January 17,1981, President Marcos issued Proc. No. 2045 proclaiming the
termination of the state of martial law throughout the Philippines. With the
termination of martial law and the dissolution of the military tribunals created
there under, the reason for the existence of P.D. No. 39 ceased automatically.

It is a basic canon of statutory construction that when the reason of the law
ceases, the law itself ceases. Cessante rationelegis, cessat ipsa lex. Applying
these rules, we hold that the withdrawal of the right to peremptory challenge in
P.D. No. 39 became ineffective when the apparatus of martial law was
dismantled with the issuance of Proclamation No.2045, As a result, the old rule
embodied in Article 18 of Com. Act No. 408 was automatically revived and now
again allows the right to peremptory challenge.
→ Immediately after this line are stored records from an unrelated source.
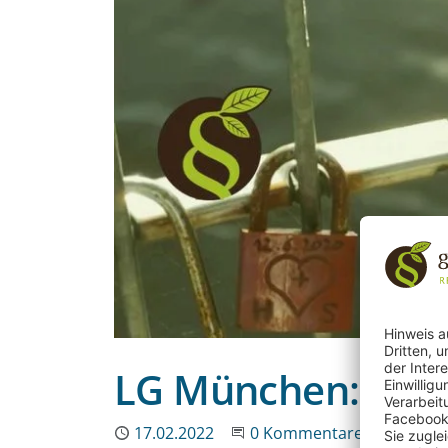
LG München: Sofo
Publiziert
17.02.2022
Beginne eine Unterhaltun
0 Kommentare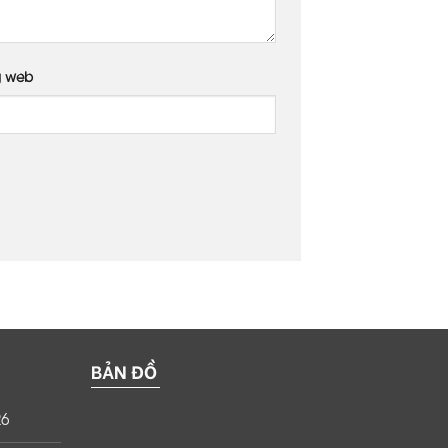
g web
BẢN ĐỒ
26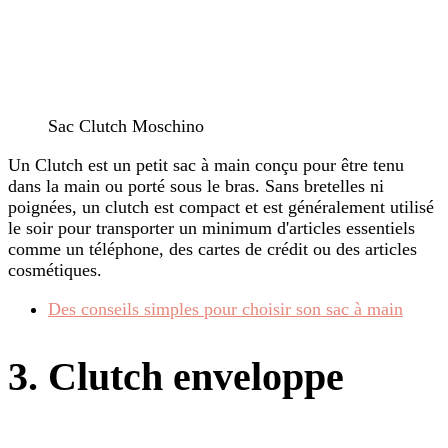
Sac Clutch Moschino
Un Clutch est un petit sac à main conçu pour être tenu
dans la main ou porté sous le bras. Sans bretelles ni
poignées, un clutch est compact et est généralement utilisé
le soir pour transporter un minimum d'articles essentiels
comme un téléphone, des cartes de crédit ou des articles
cosmétiques.
Des conseils simples pour choisir son sac à main
3. Clutch enveloppe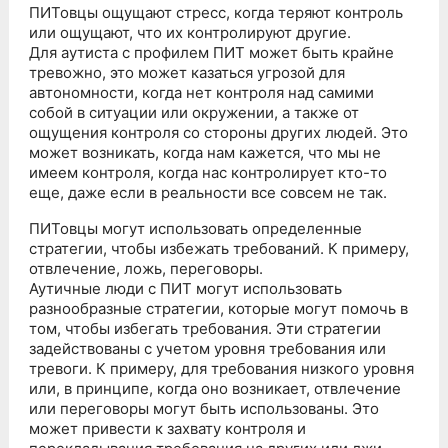
ПИТовцы ощущают стресс, когда теряют контроль
или ощущают, что их контролируют другие.
Для аутиста с профилем ПИТ может быть крайне
тревожно, это может казаться угрозой для
автономности, когда нет контроля над самими
собой в ситуации или окружении, а также от
ощущения контроля со стороны других людей. Это
может возникать, когда нам кажется, что мы не
имеем контроля, когда нас контролирует кто-то
еще, даже если в реальности все совсем не так.
ПИТовцы могут использовать определенные
стратегии, чтобы избежать требований. К примеру,
отвлечение, ложь, переговоры.
Аутичные люди с ПИТ могут использовать
разнообразные стратегии, которые могут помочь в
том, чтобы избегать требования. Эти стратегии
задействованы с учетом уровня требования или
тревоги. К примеру, для требования низкого уровня
или, в принципе, когда оно возникает, отвлечение
или переговоры могут быть использованы. Это
может привести к захвату контроля и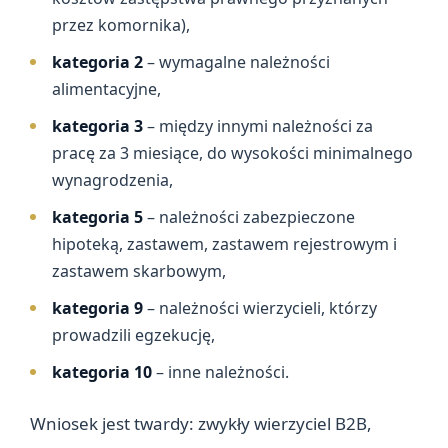
przez komornika),
kategoria 2
– wymagalne należności
alimentacyjne,
kategoria 3
– między innymi należności za
pracę za 3 miesiące, do wysokości minimalnego
wynagrodzenia,
kategoria 5
– należności zabezpieczone
hipoteką, zastawem, zastawem rejestrowym i
zastawem skarbowym,
kategoria 9
– należności wierzycieli, którzy
prowadzili egzekucję,
kategoria 10
– inne należności.
Wniosek jest twardy: zwykły wierzyciel B2B,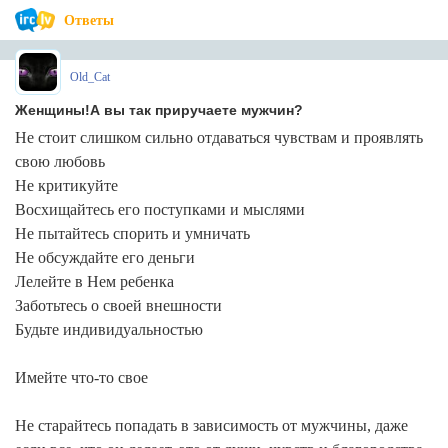
Ответы
Old_Cat
Женщины!А вы так приручаете мужчин?
Не стоит слишком сильно отдаваться чувствам и проявлять
свою любовь
Не критикуйте
Восхищайтесь его поступками и мыслями
Не пытайтесь спорить и умничать
Не обсуждайте его деньги
Лелейте в Нем ребенка
Заботьтесь о своей внешности
Будьте индивидуальностью
Имейте что-то свое
Не старайтесь попадать в зависимость от мужчины, даже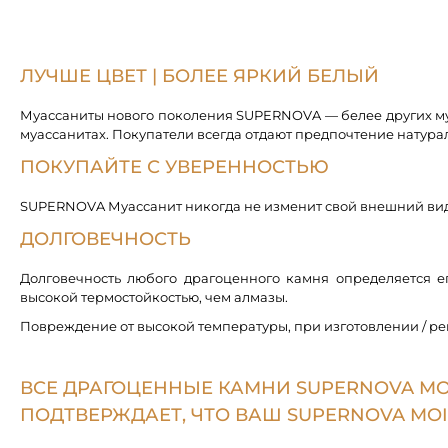
ЛУЧШЕ ЦВЕТ | БОЛЕЕ ЯРКИЙ БЕЛЫЙ
Муассаниты нового поколения SUPERNOVA — белее других муа
муассанитах. Покупатели всегда отдают предпочтение натур
ПОКУПАЙТЕ С УВЕРЕННОСТЬЮ
SUPERNOVA Муассанит никогда не изменит свой внешний вид и 
ДОЛГОВЕЧНОСТЬ
Долговечность любого драгоценного камня определяется 
высокой термостойкостью, чем алмазы.
Повреждение от высокой температуры, при изготовлении / р
ВСЕ ДРАГОЦЕННЫЕ КАМНИ SUPERNOVA M
ПОДТВЕРЖДАЕТ, ЧТО ВАШ SUPERNOVA MOI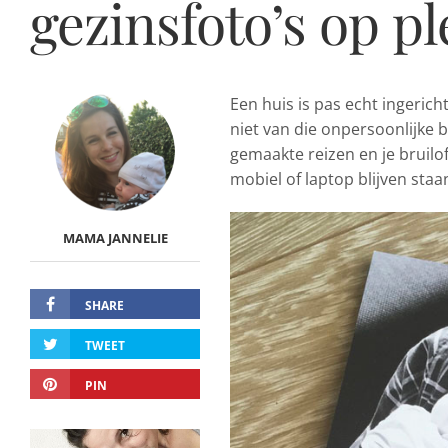
gezinsfoto’s op pl
Een huis is pas echt ingerich
niet van die onpersoonlijke 
gemaakte reizen en je bruilo
mobiel of laptop blijven staa
MAMA JANNELIE
SHARE
TWEET
PIN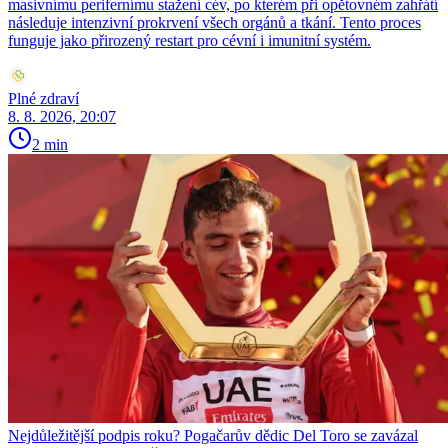
masivnímu perifernímu stažení cév, po kterém při opětovném zahřátí
následuje intenzivní prokrvení všech orgánů a tkání. Tento proces
funguje jako přirozený restart pro cévní i imunitní systém.
Plné zdraví
8. 8. 2026, 20:07
2 min
Nejdůležitější podpis roku? Pogačarův dědic Del Toro se zavázal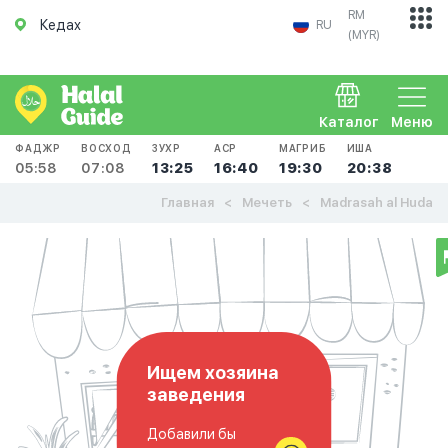
RM
Кедах
RU
(MYR)
Каталог
Меню
ФАДЖР
ВОСХОД
ЗУХР
АСР
МАГРИБ
ИША
05:58
07:08
13:25
16:40
19:30
20:38
Главная
Мечеть
Madrasah al Huda
Ищем хозяина
заведения
Добавили бы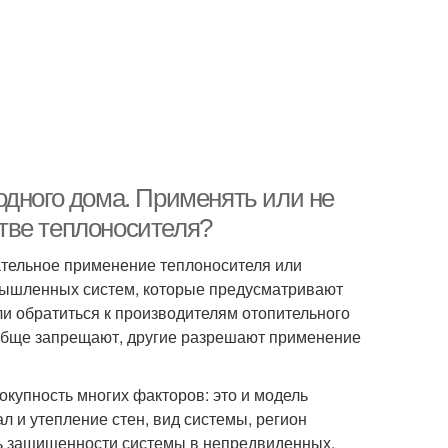
одного дома. Применять или не
тве теплоносителя?
ательное применение теплоносителя или
мышленных систем, которые предусматривают
и обратиться к производителям отопительного
ообще запрещают, другие разрешают применение
окупность многих факторов: это и модель
л и утепление стен, вид системы, регион
ь защищенности системы в непредвиденных,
Farinas v. Barba (check page 235)


GOVERNOR RODOLFO C. FARINAS v. MAYOR ANGELO M. BARBA, 
G.R. No. 116763, April 19, 1996

FACTS:

Carlito B. Domingo was a member of the Sangguniang Bayan of San Nicolas,


Ilocos Norte. On March 24, 1994, he resigned after going without leave to the
United States.

To fill the vacancy created by his resignation, a recommendation for the


appointment of Edward Palafox was made by the Sangguniang Bayan of San
Nicolas but the recommendation was made to Mayor Barba. The resolution,
containing the recommendation, was submitted to the Sangguniang
Panlalawigan of Ilocos Norte purportedly in compliance with Sec. 56 of the Local
Government Code (R.A. No. 7160).

The Sangguniang Panlalawigan, purporting to act under this provision of the


Local Government Code, disapproved the resolution “for the reason that the
authority and power to appoint Sangguniang Bayan members are lodged in the
Governor. Accordingly, the Sangguniang Panlalawigan recommended to the
Governor the appointment of petitioner Al Nacino. On June 8, 1994, the
Governor appointed petitioner Nacino and swore him in office that same day. On
the other hand, respondent Mayor Barba appointed respondent Edward Palafox
to the same position.

June 14, 1994, petitioners filed with the Regional Trial Court of Ilocos Norte a
petition for quo warranto and prohibition.

July 8, 1994 the trial court rendered its decision, upholding the appointment of
respondent Palafox by respondent Mayor Barba.

ISSUE:

Who can appoint the replacement and in accordance with what procedure?

HELD:

The person who has the power to appoint under such circumstance is the
Governor upon the recommendation of the Sangguniang concerned which is the
Sangguniang Bayan of San Nicolas where the vacancy occurs.

The upshot of this is that in the case at bar, since neither petitioner Al Nacino nor
respondent Edward Palafox was appointed in the manner indicated in the
preceding paragraph, neither is entitled to the seat in the Sangguniang Bayan of
San Nicolas, Ilocos Norte which was vacated by member Carlito B. Domingo. For
while petitioner Al Nacino was appointed by the provincial governor, he was not
recommended by the Sangguniang Bayan of San Nicolas. On the other hand,
respondent Edward Palafox was recommended by the Sangguniang Bayan but it
was the mayor and not the provincial governor who appointed him.